Masato paused almost imperceptibly before continuing his pursuit, lashing out with a brutal backhand that sent a man’s jaw flying. The movement was pointedly casual, like swatting an insect from the air, as he replied coolly. “Oyabun. I served your house, as my father did, and his father before him. Without question, without hesitation - such is the pride of the Ikeda name. When the blade you’ve forged and sharpened comes seeking your throat, who do you have to blame but yourself?”
Tetsuya tasted bile. “You sicken me. So self-righteous, so wrapped up in being your master’s blade that you neglect to consider who you’re cutting, who you’re hurting. So eager to serve that you abdicate all responsibility and blind yourself to the truth of your actions. You’re proud of what your father’s done? Fuck you.”
“No.” Masato eyed him intensely, his expression growing disturbed. “You’re not the oyabun. He would never let his men die for him like this, and he’d certainly never say anything like that. What have you done, impostor!?”
The game was up. As realization dawned in Masato’s eyes, Tetsuya was already firing, fanning the hammer of his revolver - no time to sight, no point taking aim at this range. He was rewarded with a roar of pain as one shot hit true, taking Masato high in the chest - two grazed his arm and neck, whilst the last three went wide. He really wasn’t much of a shooter - he could practically feel Ryou radiating disapproval all the way from here. Nonetheless, a chest wound like that from the custom .44 Special rounds he was firing would have taken a regular person out of the fight - these were hollowpoints with a perforated silver ball in the tip, designed to fragment upon impact and create multiple wound channels in the target, not to mention the stopping power of the expanding slug itself. Against a vampire or even a thrall, however, only the silver really mattered, and Tetsuya could tell that he hadn’t hit close enough to centre mass. The silver fragments had overpenetrated instead of lodging in Masato as he’d hoped they would - he stumbled backwards but stayed on his feet, though his face was a rictus of pain. Damn. A cleaner shot would have finished him - as it was, Masato could shrug off the impact of the slug and keep on coming.

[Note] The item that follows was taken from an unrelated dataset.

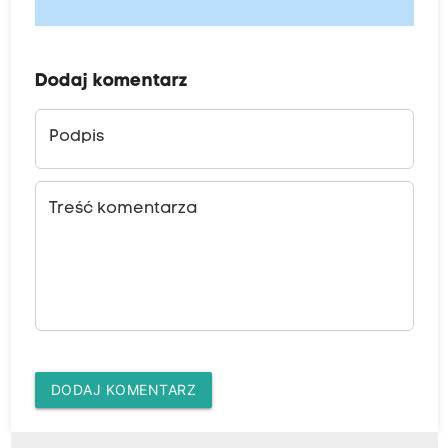
Dodaj komentarz
Podpis
Treść komentarza
DODAJ KOMENTARZ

Before Masato could recover, Tetsuya dropped to one knee and yanked on the leg of a nearby table, the bracers around his left arm thrumming with energy, giving him enough power to yank the heavy wooden table on its side so that it shielded him. He sent a mental command to the men to cover him - without him concentrating on them, they lacked enough autonomy to act on their own, so for the past few seconds they’d just been standing around. Stupid - he should have capitalized on Masato’s distraction while he’d had the chance. Too late to regret it now. While part of his mind focused on keeping Masato suppressed, his hands worked automatically, spilling spent shells out of the cylinders, reloading from his own gunbelt.

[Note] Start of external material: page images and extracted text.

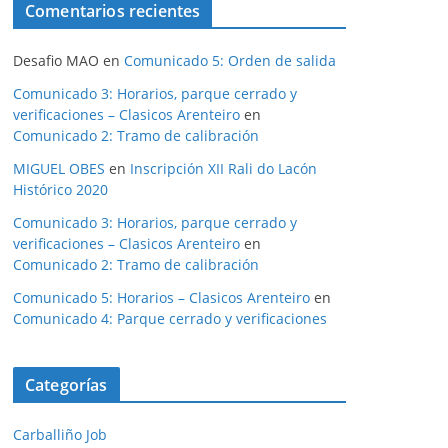
Comentarios recientes
Desafio MAO
en
Comunicado 5: Orden de salida
Comunicado 3: Horarios, parque cerrado y
verificaciones – Clasicos Arenteiro
en
Comunicado 2: Tramo de calibración
MIGUEL OBES
en
Inscripción XII Rali do Lacón
Histórico 2020
Comunicado 3: Horarios, parque cerrado y
verificaciones – Clasicos Arenteiro
en
Comunicado 2: Tramo de calibración
Comunicado 5: Horarios – Clasicos Arenteiro
en
Comunicado 4: Parque cerrado y verificaciones
Categorías
Carballiño Job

“Who are you!? What have you done with the oyabun!?” The hoarse rasp of Masato’s voice rang out over the gunfire, his demands punctuated with gristly snaps and cracks as he cut his way towards Tetsuya.
The oyabun was fine, just knocked out in the private suite of an Azabu nightclub, along with several call girls who’d claim he’d arrived at around four a.m. Tetsuya had planted the right memories in all of them, and any confusion could be attributed to the bottles they’d remember Junichi generously opening that night. He’d even procured the proper empties as befitting a man of Junichi’s stature - a Yamazaki and a Hakushu.